Quantitative investment funds build so-called factor models to identify the multiple causes that determine alpha for each security. This is best done using machine learning to correlate potentially explanatory past data with historical stock returns.

Here’s where it gets interesting.
Building factor models is often the easy part. The hard part is determining which direction the factors will move before the market does. That is, in the examples above, where are the prices of fuel and steel headed? To sift for clues, firms are using deep learning at massive scale on big data.
In the past, hedge funds would dispatch people to retailers’ parking lots to count cars — the simple idea being more cars predicts more sales. Now imagine you could use deep learning to extract in near real time vehicle or ship locations from satellite or drone data on a massive scale.
Companies like SpaceKnow and Orbital Insights are gearing up to sell this capability to investment funds. Another firm, Quandl, sells access to proprietary datasets containing micro- and macroeconomic insights waiting to be extracted.
This idea of proprietary data feeds is not new. Bloomberg, for example, built its business around real-time market price data and market news. But quantitative investment firms are now taking to a new level what deep learning can do with this type of data, and how it can generate alpha. In the quantitative investment world, this new ecosystem of data is being referred to as Alternative Data, or Alt Data for short.
Quantenstein, based in Europe, is an example of a startup long-term investment fund using this AI approach. It’s constructing equity-based portfolios designed to generate alpha while carefully managing risk. (Watch Quantenstein’s talk at GTC.)
What’s interesting is that these AI-powered quantitative techniques are being applied to funds that take a long-term approach geared to general investors.
For somewhat shorter time horizons, the daily ebb and flow market sentiment can play a large role in market movements.
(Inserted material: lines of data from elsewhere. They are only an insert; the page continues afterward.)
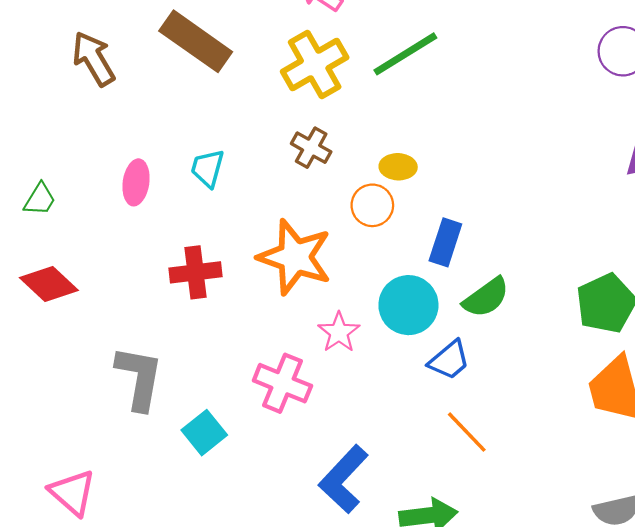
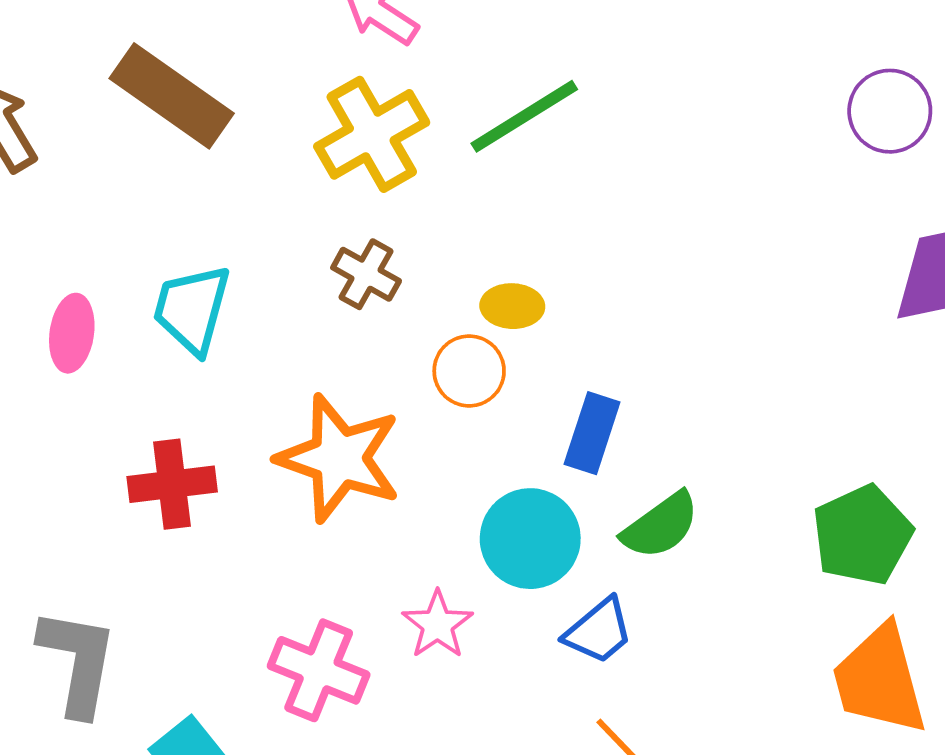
cyan trapezoid: (207, 168) -> (192, 309), size x1.4
pink star: (339, 332) -> (438, 625), moved

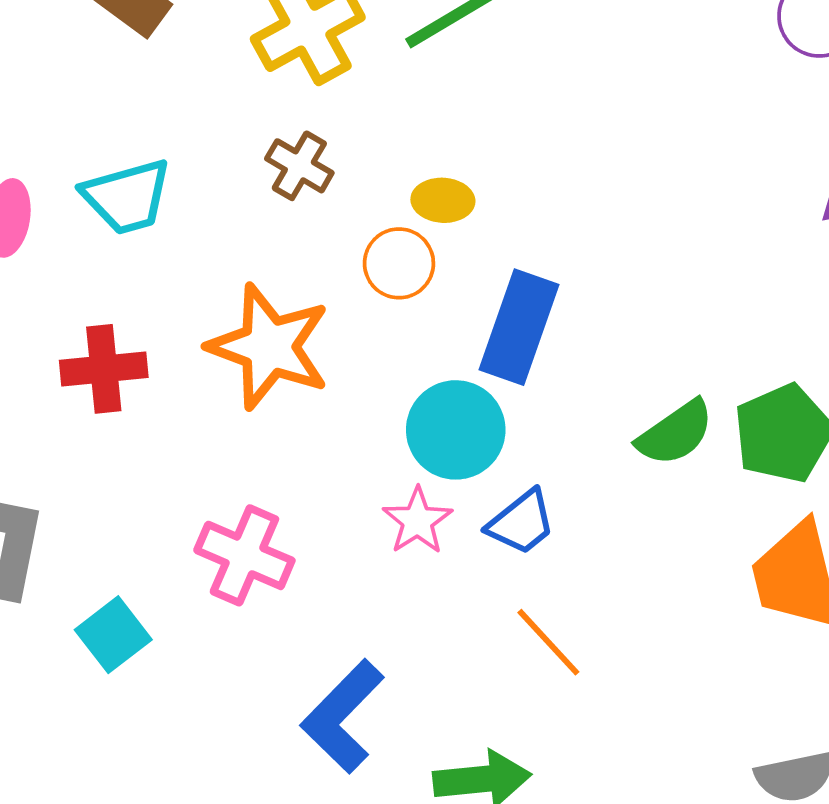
cyan trapezoid: (192, 309) -> (127, 197), turned -122
blue rectangle: (592, 433) -> (519, 327), size x1.4
green semicircle: (661, 526) -> (675, 433), moved
pink star: (438, 625) -> (417, 521), moved

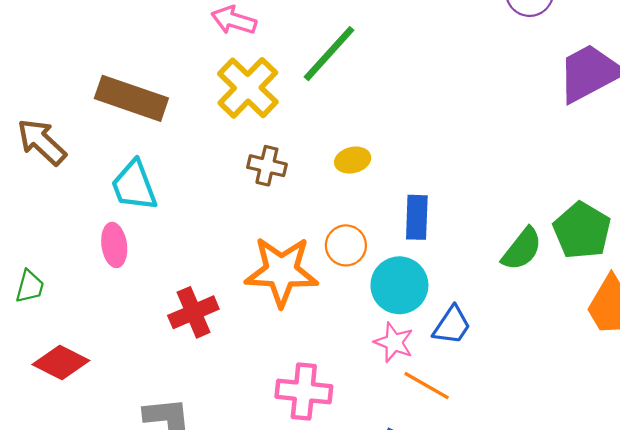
cyan trapezoid: (127, 197) -> (134, 186), moved, turned 102
orange circle: (399, 263) -> (346, 245), moved
blue rectangle: (519, 327) -> (417, 217), size x0.7
orange line: (548, 642) -> (427, 386), moved

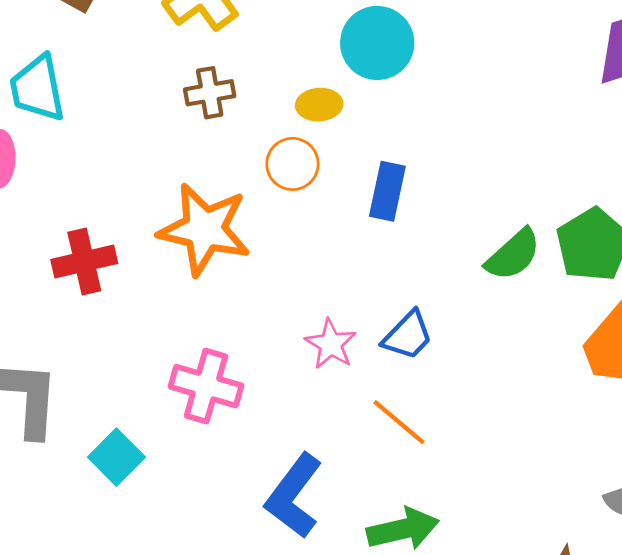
brown cross: (267, 166) -> (210, 93), turned -33
orange circle: (346, 245) -> (292, 164), moved
cyan circle: (399, 285) -> (377, 43), moved
orange line: (427, 386) -> (399, 422), moved

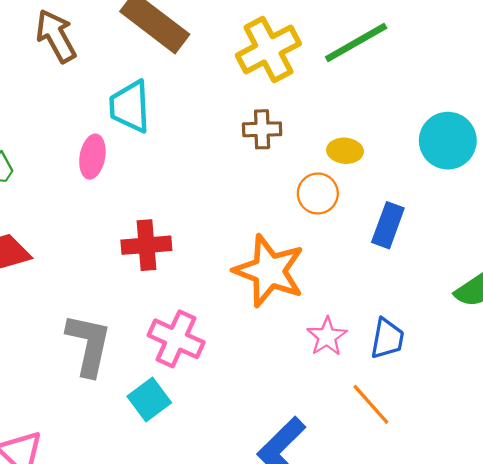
cyan circle: (377, 43) -> (448, 141), moved
orange star: (204, 229) -> (269, 271), moved
blue trapezoid: (408, 335) -> (387, 339), turned -42
pink cross: (206, 386) -> (176, 339), moved

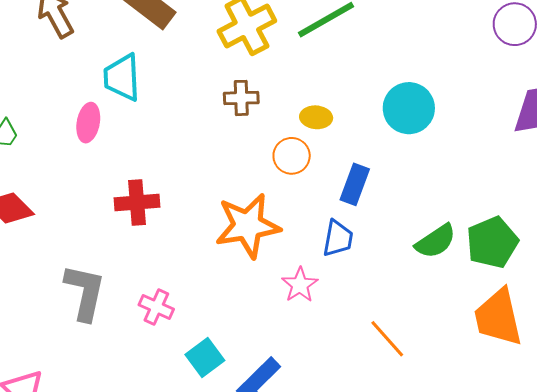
orange star: (269, 271) -> (248, 226), turned -30
pink cross: (176, 339) -> (156, 307), moved, size x0.7
blue trapezoid: (387, 339) -> (338, 238), moved
cyan square: (149, 400) -> (205, 357), moved
orange line: (371, 404) -> (387, 339), moved

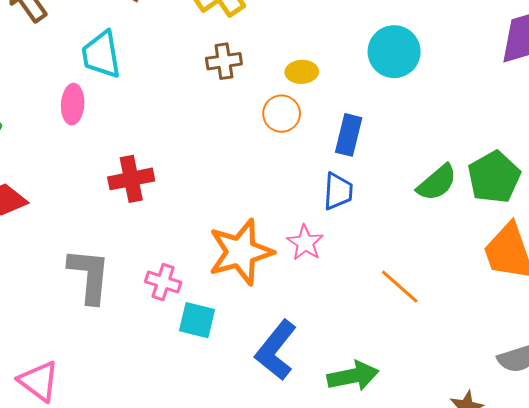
orange star: (248, 226) -> (241, 252), moved
cyan square: (205, 357) -> (197, 320), moved, turned -33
Toronto-based Triumph Asset Management (recently reorganized as Amadeus Investment Partners) is exploring this area using deep learning.
They’re using natural language processing to analyze tens of thousands of news articles each day with the goal of better predicting market directions and making trading decisions. They are already achieving a 76 percent accuracy rate on sentiment analysis based on this deep learning method. (Watch Triumph Asset Management’s talk at GTC.)
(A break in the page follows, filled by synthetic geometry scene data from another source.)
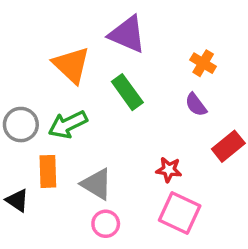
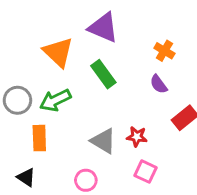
gray triangle: (97, 184) -> (103, 141), moved
black triangle: (17, 200) -> (26, 177), moved
pink square: (180, 213) -> (146, 172), size x0.7

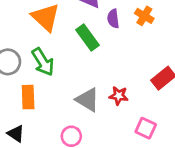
purple semicircle: (159, 84) -> (113, 19), moved, turned 30
green arrow: (55, 100) -> (43, 62), turned -96
pink square: (146, 172) -> (146, 128), moved

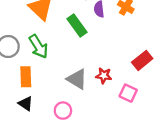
pink square: (146, 128) -> (128, 93), moved
black triangle: (16, 134) -> (26, 104), moved

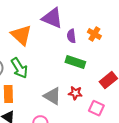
green rectangle: (77, 26) -> (75, 62), moved, turned -36

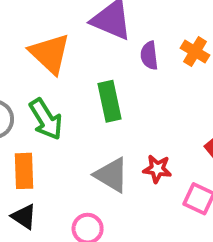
green rectangle: (75, 62) -> (109, 101), moved, turned 60

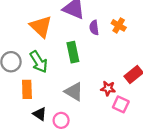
red star: (157, 169) -> (108, 88), moved
black triangle: (24, 217) -> (40, 114), moved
Investment services behemoth Blackrock recently stated in a New York Times article that it will be steering its actively managed funds toward this type of AI-based quantitative strategy.
Despite the diversity of these use cases, these firms all share a need for massive parallel computing power, and all are turning to NVIDIA GPUs to satisfy that demand.
So, the race is on to incorporate AI and deep learning into investment decision making. And with the vast sea of data out there, the whole world is fair game to become the next investment factor model.